The overall aim of the grant was to determine how the regulatory compartment of the immune system is alerted by infections (aim 1) and how these alterations influence disease susceptibility (aim 2). The project has been very successful and we have published a total of 18 manuscripts with additional ones still under review or in preparation. To analyze the specialization of Tregs during infection and their interaction with effector T cells (aim 1), we have collected and analyzed a comprehensive dataset and were able to identify novel drivers of Treg specialization upon inflammatory challenge as well as novel mediators of specialized and/or selective suppression. With the analysis of the impact of co-inhibitory receptors induced upon infection on the immune response, we have observed that not only the effector immune response is altered but also the tissue damage and repair programs.
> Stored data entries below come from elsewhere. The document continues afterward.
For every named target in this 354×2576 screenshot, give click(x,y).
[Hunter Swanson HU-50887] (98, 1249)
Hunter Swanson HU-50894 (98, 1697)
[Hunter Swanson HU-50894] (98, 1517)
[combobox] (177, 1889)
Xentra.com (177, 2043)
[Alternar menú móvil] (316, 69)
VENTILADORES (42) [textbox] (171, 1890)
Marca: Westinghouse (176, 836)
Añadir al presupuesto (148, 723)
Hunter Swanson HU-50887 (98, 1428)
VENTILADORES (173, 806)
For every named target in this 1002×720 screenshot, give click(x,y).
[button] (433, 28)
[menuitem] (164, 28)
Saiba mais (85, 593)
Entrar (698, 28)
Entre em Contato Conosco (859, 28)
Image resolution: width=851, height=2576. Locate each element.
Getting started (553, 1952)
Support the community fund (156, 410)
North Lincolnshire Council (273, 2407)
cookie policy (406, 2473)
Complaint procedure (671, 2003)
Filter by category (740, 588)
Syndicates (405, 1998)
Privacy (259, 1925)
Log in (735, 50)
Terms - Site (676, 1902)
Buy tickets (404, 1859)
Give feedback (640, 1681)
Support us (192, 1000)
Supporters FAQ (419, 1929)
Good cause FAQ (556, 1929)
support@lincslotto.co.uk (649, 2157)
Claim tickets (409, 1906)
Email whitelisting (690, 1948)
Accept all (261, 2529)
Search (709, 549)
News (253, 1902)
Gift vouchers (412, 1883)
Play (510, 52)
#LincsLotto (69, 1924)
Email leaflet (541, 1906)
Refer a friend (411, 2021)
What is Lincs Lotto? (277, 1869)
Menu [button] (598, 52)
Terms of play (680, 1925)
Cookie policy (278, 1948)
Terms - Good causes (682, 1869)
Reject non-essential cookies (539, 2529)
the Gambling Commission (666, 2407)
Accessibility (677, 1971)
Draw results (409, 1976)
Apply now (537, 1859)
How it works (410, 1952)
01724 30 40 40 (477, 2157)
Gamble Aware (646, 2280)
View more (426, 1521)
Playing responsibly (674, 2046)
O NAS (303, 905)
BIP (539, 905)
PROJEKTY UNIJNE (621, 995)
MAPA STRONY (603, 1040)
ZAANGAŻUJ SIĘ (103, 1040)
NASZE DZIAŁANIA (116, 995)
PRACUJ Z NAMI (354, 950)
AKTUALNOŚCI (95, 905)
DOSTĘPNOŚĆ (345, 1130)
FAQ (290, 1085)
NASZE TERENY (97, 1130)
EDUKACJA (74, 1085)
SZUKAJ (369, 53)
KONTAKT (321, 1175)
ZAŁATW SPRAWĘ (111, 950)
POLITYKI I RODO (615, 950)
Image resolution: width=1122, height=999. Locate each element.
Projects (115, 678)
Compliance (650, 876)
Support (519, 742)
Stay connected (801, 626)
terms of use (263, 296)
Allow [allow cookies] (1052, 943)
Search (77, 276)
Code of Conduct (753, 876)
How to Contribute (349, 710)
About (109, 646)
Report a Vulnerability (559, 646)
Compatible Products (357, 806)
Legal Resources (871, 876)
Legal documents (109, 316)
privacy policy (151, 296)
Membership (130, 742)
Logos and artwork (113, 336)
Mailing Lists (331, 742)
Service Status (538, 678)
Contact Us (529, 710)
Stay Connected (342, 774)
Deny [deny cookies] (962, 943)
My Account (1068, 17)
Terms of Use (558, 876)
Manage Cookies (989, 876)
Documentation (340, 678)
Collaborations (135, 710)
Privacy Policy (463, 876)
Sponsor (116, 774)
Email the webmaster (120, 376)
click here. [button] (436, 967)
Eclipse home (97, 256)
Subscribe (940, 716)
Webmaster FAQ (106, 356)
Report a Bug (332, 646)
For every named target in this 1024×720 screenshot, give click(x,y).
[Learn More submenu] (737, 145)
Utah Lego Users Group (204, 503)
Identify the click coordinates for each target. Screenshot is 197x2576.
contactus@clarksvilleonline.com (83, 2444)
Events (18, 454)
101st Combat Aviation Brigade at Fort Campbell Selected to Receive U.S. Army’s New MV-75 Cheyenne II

Infectious challenges thus not only induce the specialization of Tregs with regard to their suppressive function but also enable acquisition of additional, directly tissue protective functions through induced expression of a tissue protective program.
To determine how infection-induced changes can alter disease susceptibility (aim 2), we first investigated the generation of Treg memory. We could clearly show that in the context of the viral infection models used in our studies, no Treg memory is generated. In fact, we observed strong Treg instability upon viral infections and a transient loss of immune regulation. Indeed, we could show that the rapid replenishment of Tregs after viral infection is essential for preventing the development of autoimmune colitis, thus linking a viral trigger to autoimmunity. In our investigation of the impact of infection induced changes on disease susceptibility we have also identified a new type of effector T cells that can be re-activated upon heterologous challenge. We found this memory T cell subset to confer protection upon heterologous infection but to contribute to the development of autoimmunity.
We have thus successfully completed the project and are finishing up some final aspects outside of the grant. Our findings have contributed to advancing our understanding of infection-induced changes on immune regulation and disease susceptibility as intended. In addition, we have uncovered three unexpected findings relating to Treg instability in inflammation, the tissue protective function of Tregs and a rapidly responding subset of effector T cells . This has further extended the scope and the impact of our project.

We have analyzed the regulatory T cells arising in the context of a polarized infection to an unprecedented depth and have found evidence for thus far unknown specific suppressive mediators employed by regulatory T cells.
Our analysis of Treg memory and the long-term pathogen-induced changes in the regulatory compartment has revealed new perspectives and potential functional roles for regulatory T cells that could have far-reaching implication for a wide range of diseases, including chronic infections, transplantations and autoimmunity.